[quote tatutata]@GreenlandTheMovie I grew up in Germany. I am struggling also to get my head around the complacency. We had this stuff drummed into us all the way through school, we were given copies of the constitution and had whole terms devoted to the separation of powers. Germany has also enacted plenty of covid legislation, but nearly all of it under state law, because the government does not have the constitutional power to do so. I have written to my MP to point out that at no point has Germany suspended the right to protest. We have. That single fact is the one i find by far the most worrying. I also think its mainly a function of a weak government, not some grand plan, but that's almost worse.[/quote]
Yes, Britain is definately the outlier here.

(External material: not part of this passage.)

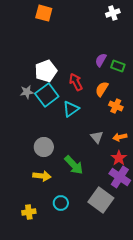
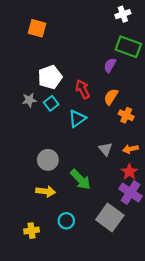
orange square: (44, 13) -> (37, 28), moved
green rectangle: (118, 66) -> (128, 47), moved, size x1.6
cyan square: (47, 95) -> (51, 103), size x0.6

I do think this country has gone a bit crazy. Its what happens when the mildly incompetent get power. They are so afraid of their incompetence being uncovered that they go slightly mad, wielding power heavy-handedly.
I am so fed up of being "told" that various unelected experts are brilliant and cannot be challenged. Locking down everything and everyone diesnt require sone siecial skill. What would be skillful would be treading a path between lockdiwns and keeping society and the economy open.
Of course we should have a single document written modern constitution. No one even knows what the constitution is exactly in Britain at any given time, hence the Miller cases on Brexit. What's really scary is that in Scotland, some of the unwritten checks and balances that form part of the British constitution aren't part of the devolution settlement and the Scottish government in all their talk about indeoendence, make no reference to a Scottish constitution or joining the ECHR.